ABSTRACT

The dignified Abd ar-Rahman and his dramatic story were famous for a year and have been recalled often since. The also dignified, less dramatic, proudly mysterious, even controversial Umar ibn Said and his varied writings were also the objects of attention, from 1819 to 1864—nearly all of Umar’s American lifetime—and also into our own time. His Bible in Arabic, a daguerreotype portrait, and fourteen manuscripts in Arabic by Umar have been preserved. These include the only extant autobiography by an American slave in Arabic—a very legible, sixteen-page manuscript. (Abu Bakr as-Siddiq wrote another such autobiography but in Jamaica.) Umar’s “Life” was thought to be lost after 1925 but was found late in 1995. Umar’s grave has also been rediscovered. There is some debate over the religion of his life and his spirit. Once acclaimed as a convert to Christianity, as an Arabian who found no fault with American slavery and who despised Africans, Umar has recently been more closely examined as a closet Muslim, religiously conservative as his people, the Fulbe—clearly African—regularly were. Today, a Quranic school, or masjid, in Fayetteville, North Carolina, has been named after Al Hajj Umar ibn Said. In the past, interest in Umar was mostly regional, restricted to the Carolinas, where he lived.
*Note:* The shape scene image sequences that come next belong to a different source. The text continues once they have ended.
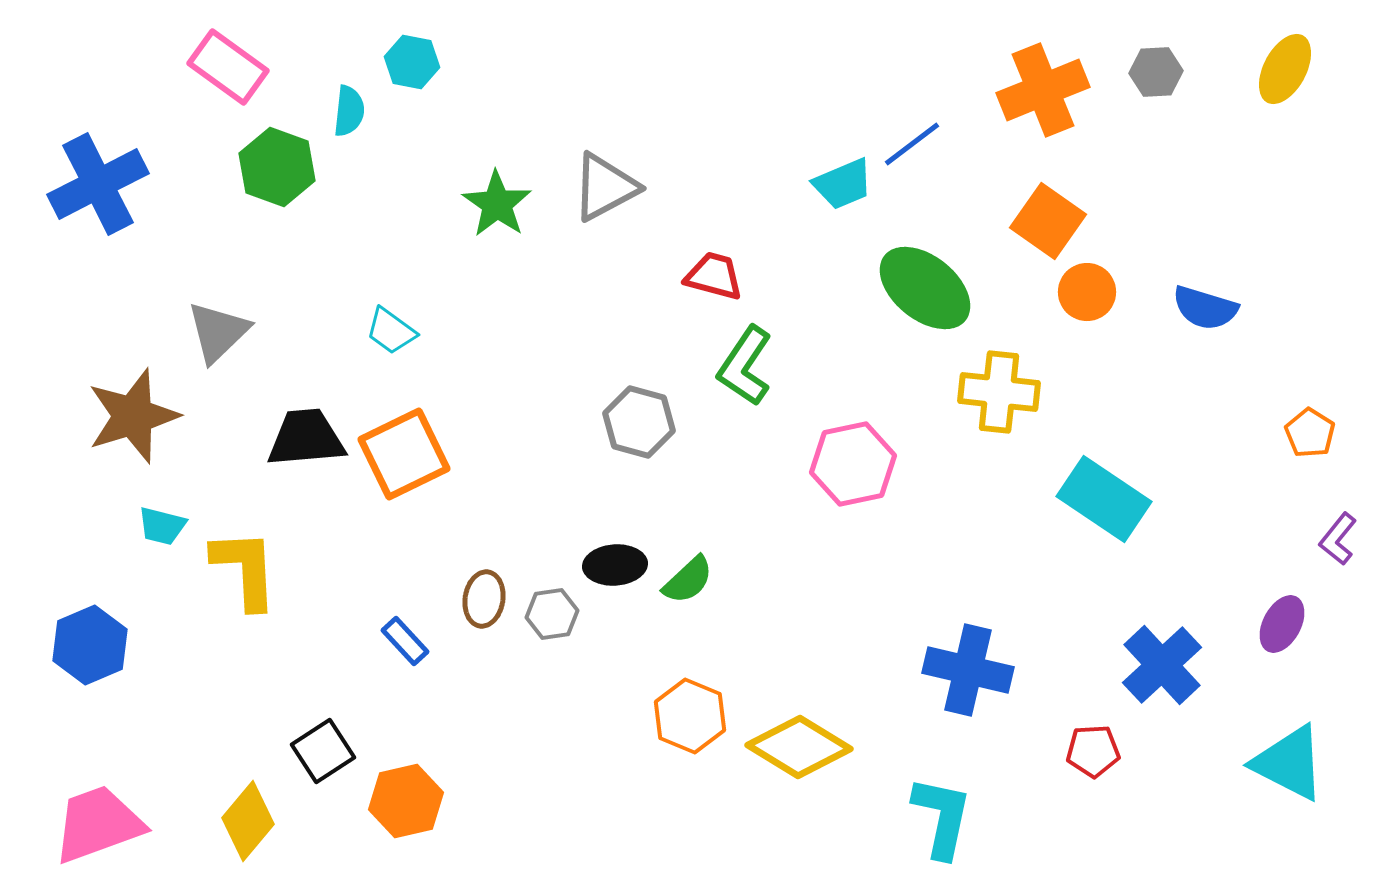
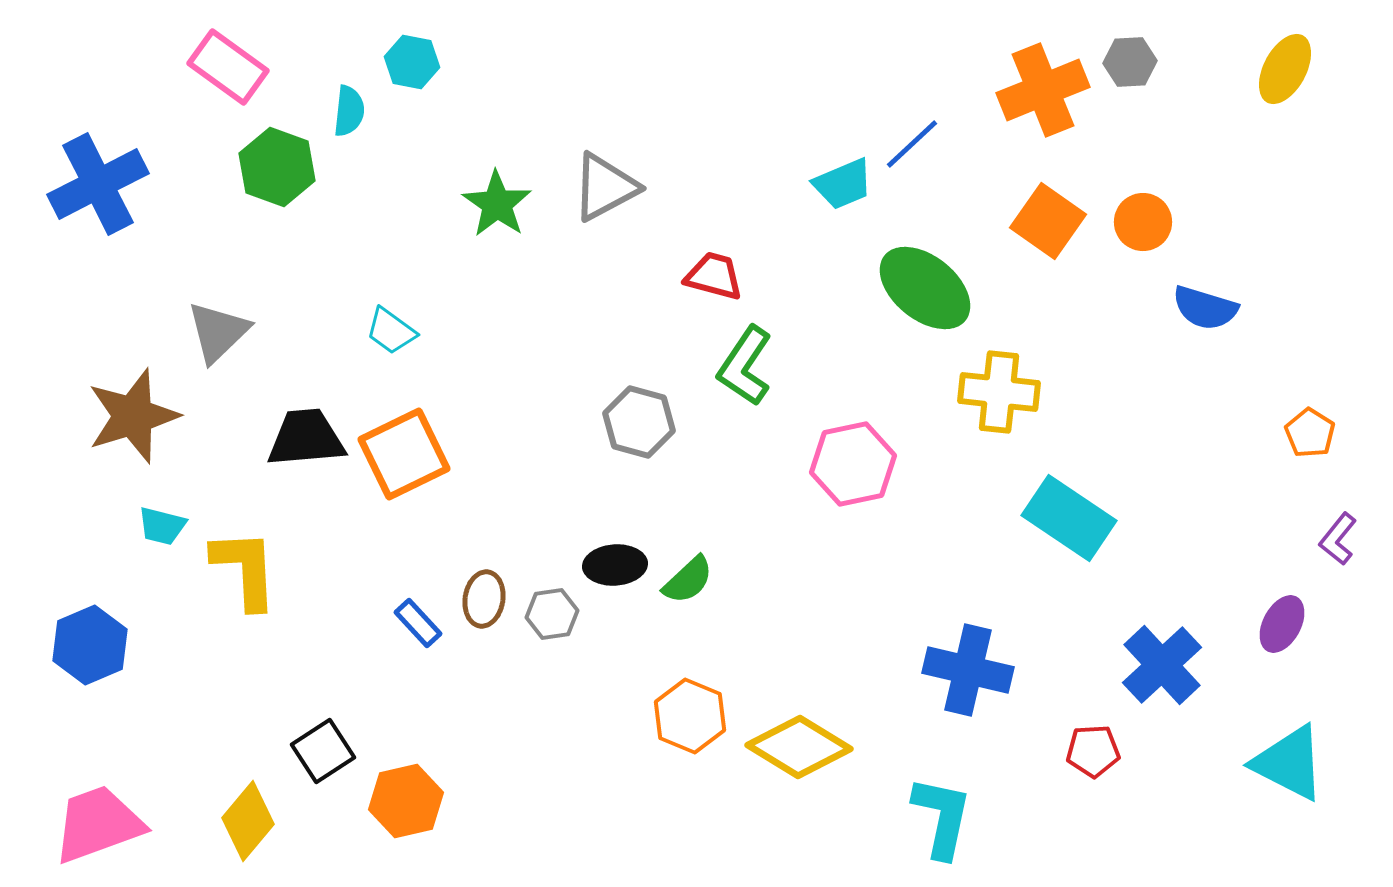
gray hexagon at (1156, 72): moved 26 px left, 10 px up
blue line at (912, 144): rotated 6 degrees counterclockwise
orange circle at (1087, 292): moved 56 px right, 70 px up
cyan rectangle at (1104, 499): moved 35 px left, 19 px down
blue rectangle at (405, 641): moved 13 px right, 18 px up
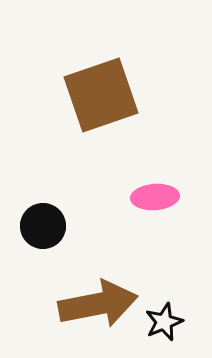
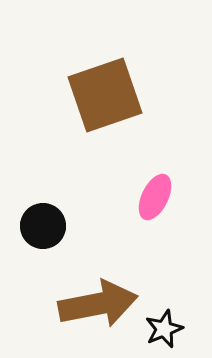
brown square: moved 4 px right
pink ellipse: rotated 60 degrees counterclockwise
black star: moved 7 px down
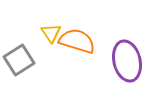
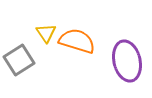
yellow triangle: moved 5 px left
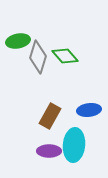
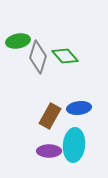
blue ellipse: moved 10 px left, 2 px up
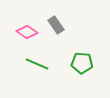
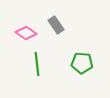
pink diamond: moved 1 px left, 1 px down
green line: rotated 60 degrees clockwise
About thirty-five articles, including mixes of fact and fiction, surfaced by the 1970s; the numbers have risen since then and are likely to continue to do so because Umar has become a significant element in the ancient struggle between Christian and Muslim scholars, propagandists, and wishful thinkers; between fact and fiction regarding American and Christian slavery and the humanity and intelligence of Africans.